On March 8, a Florida court blocked the Biden administration from using a key border program referred to as Parole plus Alternative to Detention (Parole + ATD). The court’s decision vacated the policy as unlawful. While the written order includes commentary on a wide range of border-related issues, including parole itself, the decision only directly affects the Parole + ATD program.

Parole + ATD was created by a Department of Homeland Security memo issued in November 2021 and updated in July 2022. The program, which was initially limited to families before the update expanded it to individuals, allowed for people entering the United States at the southwest border together to be paroled into the country while being placed on an alternative to detention, usually using a mobile phone app known as SmartLINK. They were also directed to report to an U.S. Immigration and Customs Enforcement office within 15 days of their entry, where they would be issued their Notice to Appear (NTA)—the charging document that formally starts a person’s immigration court case. The creation of the program broadly coincided with the end of family detention, in line with a promise President Biden made during his campaign and committed to at the beginning of his administration.

In September 2021, the state of Florida sued the federal government over its border policies. Their lawsuit, which was later amended to bring a direct challenge to the Parole + ATD program, argued that the program was not only in violation of the law governing how policies and rules are issued by the executive branch, but also that it was part of an amorphous, ill-defined “no detention” policy that they wanted to see blocked in court.
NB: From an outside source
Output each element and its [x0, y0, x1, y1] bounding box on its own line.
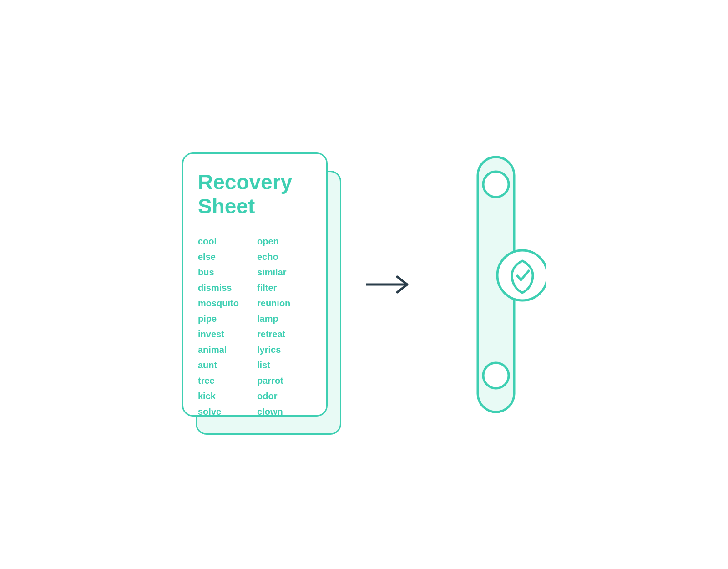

The court ultimately ruled that the policy should be vacated because it was issued in violation of that law. However, the immediate impact of this decision remains relatively uncertain. Following an expansion of the use of Title 42 in January, the Biden administration had already temporarily stopped using Parole + ATD in all but a handful of cases. Use of the program fell from 130,505 times in December 2022 to just 28 times in February 2023. This reduction may explain why the Department of Justice allowed the decision to go into effect without seeking emergency relief from a higher court.
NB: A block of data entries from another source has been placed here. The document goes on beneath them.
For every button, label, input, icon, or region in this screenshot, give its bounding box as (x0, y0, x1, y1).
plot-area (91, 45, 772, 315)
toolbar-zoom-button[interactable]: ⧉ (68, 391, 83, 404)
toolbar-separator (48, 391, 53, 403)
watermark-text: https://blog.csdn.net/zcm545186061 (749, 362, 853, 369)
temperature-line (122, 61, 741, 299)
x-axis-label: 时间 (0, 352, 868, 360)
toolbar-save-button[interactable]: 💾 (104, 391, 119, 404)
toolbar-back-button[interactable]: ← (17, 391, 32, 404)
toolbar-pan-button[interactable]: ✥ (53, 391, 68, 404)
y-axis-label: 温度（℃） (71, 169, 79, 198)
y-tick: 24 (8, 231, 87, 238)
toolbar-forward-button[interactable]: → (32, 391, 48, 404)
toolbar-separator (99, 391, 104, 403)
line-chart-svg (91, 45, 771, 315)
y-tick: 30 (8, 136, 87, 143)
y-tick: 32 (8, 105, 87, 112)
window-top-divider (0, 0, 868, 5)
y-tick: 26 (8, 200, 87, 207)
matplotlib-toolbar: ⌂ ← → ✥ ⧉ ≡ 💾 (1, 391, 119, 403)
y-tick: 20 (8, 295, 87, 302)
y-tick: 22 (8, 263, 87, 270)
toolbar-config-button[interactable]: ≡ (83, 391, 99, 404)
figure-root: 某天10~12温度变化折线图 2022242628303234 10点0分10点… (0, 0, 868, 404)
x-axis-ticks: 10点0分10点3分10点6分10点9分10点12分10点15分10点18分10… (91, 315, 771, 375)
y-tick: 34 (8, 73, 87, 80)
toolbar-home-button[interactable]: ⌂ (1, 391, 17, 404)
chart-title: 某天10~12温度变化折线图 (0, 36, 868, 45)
Even though the judge in this case admitted he could only rule on the Parole + ATD program and not on Florida’s nebulous “no detention” policy claim, he nevertheless took the opportunity to give his opinions on a wide range of border policies ranging from Title 42, the Migrant Protection Protocols, and the entire parole regime. While these parts of the ruling are not binding, they are part of a troubling pattern of judicial activism from some Trump-appointed judges. These judges have challenged long-standing humanitarian policies in an attempt to force the federal government to detain or remove as many people as possible, while curtailing their power to use their discretion in immigration enforcement issues.

One of the most egregious aspects of the ruling is the judge’s wholly inaccurate assessment of the legality of parole itself. In prior cases where states such as Florida, Texas, and Louisiana sued the government on immigration enforcement and border policies, some courts have stretched the language of immigration laws to absurd conclusions. In previous cases, the courts decided that a section of the Immigration and Nationality Act (INA) required that everyone entering the country be detained for the duration of their cases or forced to wait in Mexico while they waited for their immigration court hearings, though it acknowledged that a person could still be paroled. In the Parole + ATD case, the judge took this one step further by arguing for even stricter restrictions on parole.

In prior cases, courts conceded that DHS had the independent power to parole anyone who was not subject to mandatory detention on a case-by-case basis. The judge in this case wrote that this authority was extremely limited. He suggested that the Parole + ATD program was an improper use of the parole statute because it didn’t include on its face a requirement that people paroled under the program would be returned to custody or their home country when the purpose of being paroled had been accomplished. According to this logic, the program’s purpose was for an individual to obtain their NTA. Therefore, the judge said, people should be detained after receiving their NTAs. He took this another step further, by stating that the INA requires individuals to have a “case pending” if they are to be paroled.

This conclusion is not supported by the actual statute or historical practice. Because a case is not officially “pending” until an NTA is filed with the court, he claimed that it is improper for people to be paroled into the country without receiving an NTA at the time of their parole.

This flawed assessment would challenge nearly every parole program the government has in place and that it has ever utilized. United for Ukraine, special consideration for Afghans, and many other parole programs over the years have been created for humanitarian reasons to provide temporary relief for individuals in a variety of circumstances. The extension of this reasoning to other parole programs would essentially make parole in the immigration context obsolete.

While this only vacates the specific memo creating Parole + ATD as a stand-alone policy, its legal implications could be far-reaching. If states are allowed to continue challenging every DHS policy related to immigration detention and enforcement to try to force the government’s hand, our already broken immigration system will only become more dysfunctional.